By Armen Zakarian
The director-general of the United Nations Educational, Scientific and Cultural Organization (UNESCO), Koichiro Matsuura, opened an international conference in Armenia on Tuesday, urging Western donors to help its cash-strapped government preserve the nation’s rich cultural heritage.
The conference, organized by the United Nations, aims to attract donor funding for 26 different projects involving the renovation of ancient Armenian churches and other monuments, the rehabilitation of several old city neighborhoods and the development of the tourism infrastructure in various parts of the country. The projects worth a total of nearly $8 million were designed by the Armenian government, UNESCO and the UN Development Program. UNESCO has agreed to cover more than ten percent of the costs involved and is looking for other sources of external funding.

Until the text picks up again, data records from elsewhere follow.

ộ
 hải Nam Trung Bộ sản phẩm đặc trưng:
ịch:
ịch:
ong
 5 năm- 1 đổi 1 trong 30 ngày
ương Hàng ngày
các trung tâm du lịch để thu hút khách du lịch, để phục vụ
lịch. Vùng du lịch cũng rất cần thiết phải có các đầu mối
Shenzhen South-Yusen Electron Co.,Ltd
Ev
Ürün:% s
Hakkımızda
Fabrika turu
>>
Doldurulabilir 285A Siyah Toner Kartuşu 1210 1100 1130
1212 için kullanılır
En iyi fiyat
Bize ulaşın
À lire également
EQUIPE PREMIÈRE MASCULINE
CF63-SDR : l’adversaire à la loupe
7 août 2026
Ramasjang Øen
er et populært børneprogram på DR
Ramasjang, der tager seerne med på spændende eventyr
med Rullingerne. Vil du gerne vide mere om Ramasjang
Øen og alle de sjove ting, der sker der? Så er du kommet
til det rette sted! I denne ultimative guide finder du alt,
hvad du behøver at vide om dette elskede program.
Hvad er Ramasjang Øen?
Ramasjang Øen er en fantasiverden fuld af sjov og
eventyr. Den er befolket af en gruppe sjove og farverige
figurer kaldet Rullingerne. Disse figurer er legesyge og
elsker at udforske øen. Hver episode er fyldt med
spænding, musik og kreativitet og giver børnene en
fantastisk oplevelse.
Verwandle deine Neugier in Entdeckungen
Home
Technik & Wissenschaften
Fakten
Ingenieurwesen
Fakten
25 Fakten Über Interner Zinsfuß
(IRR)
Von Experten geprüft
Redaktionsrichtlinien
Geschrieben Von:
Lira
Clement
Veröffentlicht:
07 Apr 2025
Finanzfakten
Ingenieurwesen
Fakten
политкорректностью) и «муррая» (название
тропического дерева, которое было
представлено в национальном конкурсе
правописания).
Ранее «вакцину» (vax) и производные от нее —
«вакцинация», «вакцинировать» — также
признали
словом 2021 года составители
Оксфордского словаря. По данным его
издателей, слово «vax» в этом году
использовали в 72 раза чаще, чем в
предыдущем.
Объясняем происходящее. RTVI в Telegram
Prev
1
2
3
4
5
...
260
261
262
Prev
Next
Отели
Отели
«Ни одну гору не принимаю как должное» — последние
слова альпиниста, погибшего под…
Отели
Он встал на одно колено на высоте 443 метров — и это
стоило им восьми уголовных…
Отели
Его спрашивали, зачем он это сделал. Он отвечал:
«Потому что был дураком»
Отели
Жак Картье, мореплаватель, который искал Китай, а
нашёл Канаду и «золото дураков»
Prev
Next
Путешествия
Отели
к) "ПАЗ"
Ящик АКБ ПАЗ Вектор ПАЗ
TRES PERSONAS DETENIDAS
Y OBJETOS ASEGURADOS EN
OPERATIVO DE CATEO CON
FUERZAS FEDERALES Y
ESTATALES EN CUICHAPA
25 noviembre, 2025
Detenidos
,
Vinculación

“Armenia is a small country steeped in a rich and ancient culture that has long served as a potent symbol of national identity,” Matsuura said. “The projects illustrate imaginative ways in which Armenian culture can serve as a vehicle for achieving increased prosperity and promote development, particularly in the regions.”
The economic aspect of the undertaking was also stressed by Prime Minister Andranik Markarian who also addressed the conference. “Preservation of the cultural heritage has a social and economic significance because it is vital for the development of tourism,” he said.
“Armenia’s cultural heritage, especially its architectural sites, are in great danger,” Markarian said. He added that decades of Soviet neglect, natural disasters and lack of state funding since independence have left many such sites, notably medieval Armenian churches, in poor shape.
Topping the list of endangered monuments are the remains of a 7th century Yereruk basilica in northwestern Armenia. The Armenian ministry of culture and UNESCO, which regards Yereruk as a “potential World Heritage Site,” hope to raise $360,000 in an effort to save it from further destruction. They also seek $310,000 for renovating and strengthening the historical complex of Ambert which includes a medieval fortress, churches and baths. Other UNESCO-approved projects are aim to revive traditional Armenian crafts, to help reconstruct the old city center in Gyumri and to upgrade the tourism infrastructure.
UNESCO’s main declared goal is to make knowledge universally accessible and preserve cultural diversity across the globe.